DATA SHOWN Block Start

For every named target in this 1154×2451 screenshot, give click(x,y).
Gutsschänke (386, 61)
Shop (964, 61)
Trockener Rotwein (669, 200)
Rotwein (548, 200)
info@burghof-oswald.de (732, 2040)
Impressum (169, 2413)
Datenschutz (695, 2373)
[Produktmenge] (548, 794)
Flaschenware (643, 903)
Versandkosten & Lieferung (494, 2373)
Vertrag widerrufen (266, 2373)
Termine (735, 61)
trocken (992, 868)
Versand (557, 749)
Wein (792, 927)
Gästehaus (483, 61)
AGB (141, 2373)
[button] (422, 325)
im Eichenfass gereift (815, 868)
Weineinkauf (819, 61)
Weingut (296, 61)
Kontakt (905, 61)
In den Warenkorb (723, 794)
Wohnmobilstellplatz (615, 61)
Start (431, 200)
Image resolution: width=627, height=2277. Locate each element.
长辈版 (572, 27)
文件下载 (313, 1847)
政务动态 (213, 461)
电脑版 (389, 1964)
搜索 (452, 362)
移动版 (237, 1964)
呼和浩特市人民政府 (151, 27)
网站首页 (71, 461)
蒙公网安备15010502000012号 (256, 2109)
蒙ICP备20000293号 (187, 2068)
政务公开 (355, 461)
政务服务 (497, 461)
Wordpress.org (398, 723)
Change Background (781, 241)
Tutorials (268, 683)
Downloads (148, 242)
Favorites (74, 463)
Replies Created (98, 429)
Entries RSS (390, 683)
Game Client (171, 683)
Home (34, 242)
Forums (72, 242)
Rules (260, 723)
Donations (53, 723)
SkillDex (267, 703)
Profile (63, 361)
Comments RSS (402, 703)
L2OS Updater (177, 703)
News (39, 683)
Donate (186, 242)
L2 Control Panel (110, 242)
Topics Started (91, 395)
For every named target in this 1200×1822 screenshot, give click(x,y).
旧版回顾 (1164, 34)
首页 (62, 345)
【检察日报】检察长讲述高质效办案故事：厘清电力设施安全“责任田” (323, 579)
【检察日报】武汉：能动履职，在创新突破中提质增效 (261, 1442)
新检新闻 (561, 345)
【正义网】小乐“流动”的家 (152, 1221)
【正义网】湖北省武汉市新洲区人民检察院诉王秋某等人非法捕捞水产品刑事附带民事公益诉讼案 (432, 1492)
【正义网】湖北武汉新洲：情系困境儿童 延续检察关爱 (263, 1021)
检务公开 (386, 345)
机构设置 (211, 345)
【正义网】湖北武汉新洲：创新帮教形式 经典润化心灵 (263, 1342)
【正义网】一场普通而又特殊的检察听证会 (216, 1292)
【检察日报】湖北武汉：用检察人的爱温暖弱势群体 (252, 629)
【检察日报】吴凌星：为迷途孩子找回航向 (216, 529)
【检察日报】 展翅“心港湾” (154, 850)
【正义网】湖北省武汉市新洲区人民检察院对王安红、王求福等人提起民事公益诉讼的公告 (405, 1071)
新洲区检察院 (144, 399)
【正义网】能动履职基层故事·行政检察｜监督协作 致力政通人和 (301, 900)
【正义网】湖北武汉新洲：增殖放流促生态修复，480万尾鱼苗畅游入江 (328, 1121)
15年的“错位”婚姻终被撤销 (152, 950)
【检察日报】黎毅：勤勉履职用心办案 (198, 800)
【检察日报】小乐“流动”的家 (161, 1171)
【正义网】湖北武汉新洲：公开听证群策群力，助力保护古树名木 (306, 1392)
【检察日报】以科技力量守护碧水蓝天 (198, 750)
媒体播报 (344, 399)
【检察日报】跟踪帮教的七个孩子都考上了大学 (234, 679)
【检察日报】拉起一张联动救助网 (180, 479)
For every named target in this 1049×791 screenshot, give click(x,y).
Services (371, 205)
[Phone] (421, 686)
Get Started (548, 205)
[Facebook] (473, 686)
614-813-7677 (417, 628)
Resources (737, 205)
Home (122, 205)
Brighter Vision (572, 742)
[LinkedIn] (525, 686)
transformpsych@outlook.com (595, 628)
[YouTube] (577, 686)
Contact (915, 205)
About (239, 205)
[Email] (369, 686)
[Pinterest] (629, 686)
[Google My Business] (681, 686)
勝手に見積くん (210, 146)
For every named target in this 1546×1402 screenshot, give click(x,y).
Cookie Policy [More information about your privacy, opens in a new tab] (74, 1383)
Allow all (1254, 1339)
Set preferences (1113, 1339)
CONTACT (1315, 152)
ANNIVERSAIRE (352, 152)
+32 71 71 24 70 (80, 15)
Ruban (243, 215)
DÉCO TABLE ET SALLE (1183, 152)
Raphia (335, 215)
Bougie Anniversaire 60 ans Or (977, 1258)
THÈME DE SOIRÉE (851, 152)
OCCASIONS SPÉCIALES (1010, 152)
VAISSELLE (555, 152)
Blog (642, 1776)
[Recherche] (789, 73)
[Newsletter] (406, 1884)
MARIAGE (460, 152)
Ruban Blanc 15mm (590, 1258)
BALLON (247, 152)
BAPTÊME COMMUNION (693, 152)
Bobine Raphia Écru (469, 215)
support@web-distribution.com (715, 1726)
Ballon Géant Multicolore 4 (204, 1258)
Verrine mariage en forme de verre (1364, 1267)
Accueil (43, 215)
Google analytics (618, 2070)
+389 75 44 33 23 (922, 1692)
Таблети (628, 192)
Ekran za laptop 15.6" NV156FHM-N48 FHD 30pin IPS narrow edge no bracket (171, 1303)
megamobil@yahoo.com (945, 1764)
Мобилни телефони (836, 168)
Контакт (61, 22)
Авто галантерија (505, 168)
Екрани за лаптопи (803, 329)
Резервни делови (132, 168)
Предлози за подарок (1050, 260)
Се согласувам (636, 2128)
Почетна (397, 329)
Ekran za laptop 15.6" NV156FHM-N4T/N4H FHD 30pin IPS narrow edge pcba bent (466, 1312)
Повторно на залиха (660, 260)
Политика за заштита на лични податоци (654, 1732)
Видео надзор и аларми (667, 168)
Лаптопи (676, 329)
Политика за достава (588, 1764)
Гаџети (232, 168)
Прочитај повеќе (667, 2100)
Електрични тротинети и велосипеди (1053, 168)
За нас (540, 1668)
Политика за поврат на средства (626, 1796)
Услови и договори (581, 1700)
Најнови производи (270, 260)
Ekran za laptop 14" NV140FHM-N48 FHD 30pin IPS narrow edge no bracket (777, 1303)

DATA SHOWN Block End

After reading the data above, return it verbatim in full.

For every named target in this 1154×2451 screenshot, give click(x,y).
Gutsschänke (386, 61)
Shop (964, 61)
Trockener Rotwein (669, 200)
Rotwein (548, 200)
info@burghof-oswald.de (732, 2040)
Impressum (169, 2413)
Datenschutz (695, 2373)
[Produktmenge] (548, 794)
Flaschenware (643, 903)
Versandkosten & Lieferung (494, 2373)
Vertrag widerrufen (266, 2373)
Termine (735, 61)
trocken (992, 868)
Versand (557, 749)
Wein (792, 927)
Gästehaus (483, 61)
AGB (141, 2373)
[button] (422, 325)
im Eichenfass gereift (815, 868)
Weineinkauf (819, 61)
Weingut (296, 61)
Kontakt (905, 61)
In den Warenkorb (723, 794)
Wohnmobilstellplatz (615, 61)
Start (431, 200)
Image resolution: width=627, height=2277. Locate each element.
长辈版 (572, 27)
文件下载 (313, 1847)
政务动态 (213, 461)
电脑版 (389, 1964)
搜索 (452, 362)
移动版 (237, 1964)
呼和浩特市人民政府 (151, 27)
网站首页 (71, 461)
蒙公网安备15010502000012号 (256, 2109)
蒙ICP备20000293号 (187, 2068)
政务公开 (355, 461)
政务服务 (497, 461)
Wordpress.org (398, 723)
Change Background (781, 241)
Tutorials (268, 683)
Downloads (148, 242)
Favorites (74, 463)
Replies Created (98, 429)
Entries RSS (390, 683)
Game Client (171, 683)
Home (34, 242)
Forums (72, 242)
Rules (260, 723)
Donations (53, 723)
SkillDex (267, 703)
Profile (63, 361)
Comments RSS (402, 703)
L2OS Updater (177, 703)
News (39, 683)
Donate (186, 242)
L2 Control Panel (110, 242)
Topics Started (91, 395)
For every named target in this 1200×1822 screenshot, give click(x,y).
旧版回顾 (1164, 34)
首页 (62, 345)
【检察日报】检察长讲述高质效办案故事：厘清电力设施安全“责任田” (323, 579)
【检察日报】武汉：能动履职，在创新突破中提质增效 (261, 1442)
新检新闻 (561, 345)
【正义网】小乐“流动”的家 (152, 1221)
【正义网】湖北省武汉市新洲区人民检察院诉王秋某等人非法捕捞水产品刑事附带民事公益诉讼案 (432, 1492)
【正义网】湖北武汉新洲：情系困境儿童 延续检察关爱 (263, 1021)
检务公开 (386, 345)
机构设置 (211, 345)
【正义网】湖北武汉新洲：创新帮教形式 经典润化心灵 (263, 1342)
【正义网】一场普通而又特殊的检察听证会 (216, 1292)
【检察日报】湖北武汉：用检察人的爱温暖弱势群体 (252, 629)
【检察日报】吴凌星：为迷途孩子找回航向 (216, 529)
【检察日报】 展翅“心港湾” (154, 850)
【正义网】湖北省武汉市新洲区人民检察院对王安红、王求福等人提起民事公益诉讼的公告 (405, 1071)
新洲区检察院 (144, 399)
【正义网】能动履职基层故事·行政检察｜监督协作 致力政通人和 (301, 900)
【正义网】湖北武汉新洲：增殖放流促生态修复，480万尾鱼苗畅游入江 (328, 1121)
15年的“错位”婚姻终被撤销 (152, 950)
【检察日报】黎毅：勤勉履职用心办案 (198, 800)
【检察日报】小乐“流动”的家 (161, 1171)
【正义网】湖北武汉新洲：公开听证群策群力，助力保护古树名木 (306, 1392)
【检察日报】以科技力量守护碧水蓝天 (198, 750)
媒体播报 (344, 399)
【检察日报】跟踪帮教的七个孩子都考上了大学 (234, 679)
【检察日报】拉起一张联动救助网 (180, 479)
For every named target in this 1049×791 screenshot, give click(x,y).
Services (371, 205)
[Phone] (421, 686)
Get Started (548, 205)
[Facebook] (473, 686)
614-813-7677 (417, 628)
Resources (737, 205)
Home (122, 205)
Brighter Vision (572, 742)
[LinkedIn] (525, 686)
transformpsych@outlook.com (595, 628)
[YouTube] (577, 686)
Contact (915, 205)
About (239, 205)
[Email] (369, 686)
[Pinterest] (629, 686)
[Google My Business] (681, 686)
勝手に見積くん (210, 146)
For every named target in this 1546×1402 screenshot, give click(x,y).
Cookie Policy [More information about your privacy, opens in a new tab] (74, 1383)
Allow all (1254, 1339)
Set preferences (1113, 1339)
CONTACT (1315, 152)
ANNIVERSAIRE (352, 152)
+32 71 71 24 70 (80, 15)
Ruban (243, 215)
DÉCO TABLE ET SALLE (1183, 152)
Raphia (335, 215)
Bougie Anniversaire 60 ans Or (977, 1258)
THÈME DE SOIRÉE (851, 152)
OCCASIONS SPÉCIALES (1010, 152)
VAISSELLE (555, 152)
Blog (642, 1776)
[Recherche] (789, 73)
[Newsletter] (406, 1884)
MARIAGE (460, 152)
Ruban Blanc 15mm (590, 1258)
BALLON (247, 152)
BAPTÊME COMMUNION (693, 152)
Bobine Raphia Écru (469, 215)
support@web-distribution.com (715, 1726)
Ballon Géant Multicolore 4 (204, 1258)
Verrine mariage en forme de verre (1364, 1267)
Accueil (43, 215)
Google analytics (618, 2070)
+389 75 44 33 23 (922, 1692)
Таблети (628, 192)
Ekran za laptop 15.6" NV156FHM-N48 FHD 30pin IPS narrow edge no bracket (171, 1303)
megamobil@yahoo.com (945, 1764)
Мобилни телефони (836, 168)
Контакт (61, 22)
Авто галантерија (505, 168)
Екрани за лаптопи (803, 329)
Резервни делови (132, 168)
Предлози за подарок (1050, 260)
Се согласувам (636, 2128)
Почетна (397, 329)
Ekran za laptop 15.6" NV156FHM-N4T/N4H FHD 30pin IPS narrow edge pcba bent (466, 1312)
Повторно на залиха (660, 260)
Политика за заштита на лични податоци (654, 1732)
Видео надзор и аларми (667, 168)
Лаптопи (676, 329)
Политика за достава (588, 1764)
Гаџети (232, 168)
Прочитај повеќе (667, 2100)
Електрични тротинети и велосипеди (1053, 168)
За нас (540, 1668)
Политика за поврат на средства (626, 1796)
Услови и договори (581, 1700)
Најнови производи (270, 260)
Ekran za laptop 14" NV140FHM-N48 FHD 30pin IPS narrow edge no bracket (777, 1303)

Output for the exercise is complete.